BMC Medical Informatics and Decision Making (Dec 2019)

Use of natural language processing to improve predictive models for imaging utilization in children presenting to the emergency department

  • Xingyu Zhang,
  • M. Fernanda Bellolio,
  • Pau Medrano-Gracia,
  • Konrad Werys,
  • Sheng Yang,
  • Prashant Mahajan

Journal volume & issue
Vol. 19, no. 1
pp. 1 – 13


Read online

Abstract Objective To examine the association between the medical imaging utilization and information related to patients’ socioeconomic, demographic and clinical factors during the patients’ ED visits; and to develop predictive models using these associated factors including natural language elements to predict the medical imaging utilization at pediatric ED. Methods Pediatric patients’ data from the 2012–2016 United States National Hospital Ambulatory Medical Care Survey was included to build the models to predict the use of imaging in children presenting to the ED. Multivariable logistic regression models were built with structured variables such as temperature, heart rate, age, and unstructured variables such as reason for visit, free text nursing notes and combined data available at triage.
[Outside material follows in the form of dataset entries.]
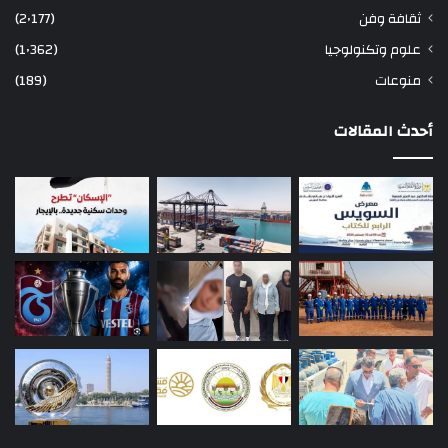
ثقافة وفن
(2٬177)
علوم وتكنولوجيا
(1٬362)
منوعات
(189)
أحدث المقالات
NLP techniques were used to extract information from the unstructured data. Results Of the 27,665 pediatric ED visits included in the study, 8394 (30.3%) received medical imaging in the ED, including 6922 (25.0%) who had an X-ray and 1367 (4.9%) who had a computed tomography (CT) scan. In the predictive model including only structured variables, the c-statistic was 0.71 (95% CI: 0.70–0.71) for any imaging use, 0.69 (95% CI: 0.68–0.70) for X-ray, and 0.77 (95% CI: 0.76–0.78) for CT. Models including only unstructured information had c-statistics of 0.81 (95% CI: 0.81–0.82) for any imaging use, 0.82 (95% CI: 0.82–0.83) for X-ray, and 0.85 (95% CI: 0.83–0.86) for CT scans. When both structured variables and free text variables were included, the c-statistics reached 0.82 (95% CI: 0.82–0.83) for any imaging use, 0.83 (95% CI: 0.83–0.84) for X-ray, and 0.87 (95% CI: 0.86–0.88) for CT. Conclusions Both CT and X-rays are commonly used in the pediatric ED with one third of the visits receiving at least one. Patients’ socioeconomic, demographic and clinical factors presented at ED triage period were associated with the medical imaging utilization. Predictive models combining structured and unstructured variables available at triage performed better than models using structured or unstructured variables alone, suggesting the potential for use of NLP in determining resource utilization.